With everyone leaning in one direction, markets have a way of presenting the unexpected.
These shifts, known as painful trades, which have left a large group of investors sitting still, were the focus of the latest streaming offering memo from BofA Securities.
Strategist Michael Hartnett presents the current scenario.
On the one hand, no one expects a recession, and everyone expects two to three interest rate cuts over the next six to 12 months. With downside risks peaking in the first half, risk assets responded well to the risks of a Fed hike, Treasury yields above 5%, and a yen collapse.
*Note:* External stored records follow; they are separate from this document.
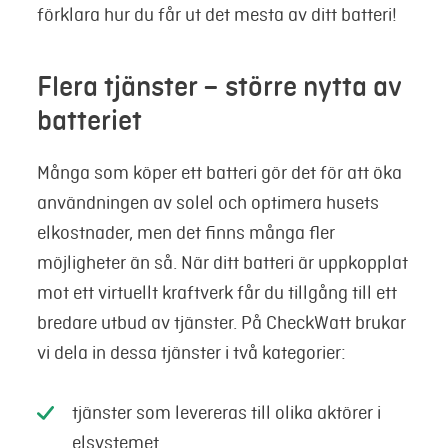
förklara hur du får ut det mesta av ditt batteri!
Flera tjänster – större nytta av
batteriet
Många som köper ett batteri gör det för att öka
användningen av solel och optimera husets
elkostnader, men det finns många fler
möjligheter än så. När ditt batteri är uppkopplat
mot ett virtuellt kraftverk får du tillgång till ett
bredare utbud av tjänster. På CheckWatt brukar
vi dela in dessa tjänster i två kategorier:
tjänster som levereras till olika aktörer i
elsystemet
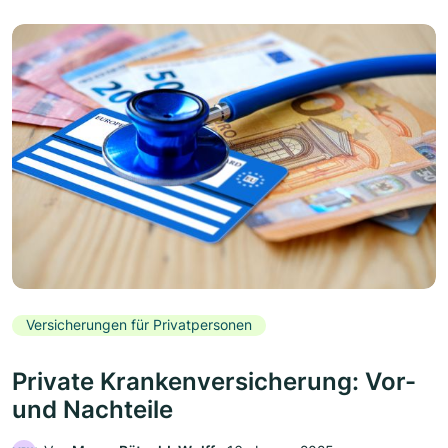
Versicherungen für Privatpersonen
Private Krankenversicherung: Vor-
und Nachteile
On the other hand, the weakness of US employment is becoming increasingly evident at a time of very low US saving rate and the end of surplus saving. Jobless claims rise as credit conditions for small businesses weaken and growth in white-collar wages has remained flat over the past three months while the unemployment rate is rising, none of which is consistent with collapsing credit spreads. In addition, Bank of America's global EPS model is rolling, and catalysts for a moderate scenario such as US employment, US consumer and global PMIs “look bad.”
Best pain trade for bears: Hedging against higher downside potential by continuing to buy 30-year Treasuries (US30) and consumer staples (XLP), both of which are “unpopular.”
Best pain trading for bulls: Fed management willing to lower interest rates, betting on “the emerging rise in 'leverage-averse' operations such as China (FXI) (MCHI), UK (EWU), utilities (XLU) and regional banks (KRE) extends to… “Duration”, such as biotechnology (XBI) (BBH) and solar energy (TAN).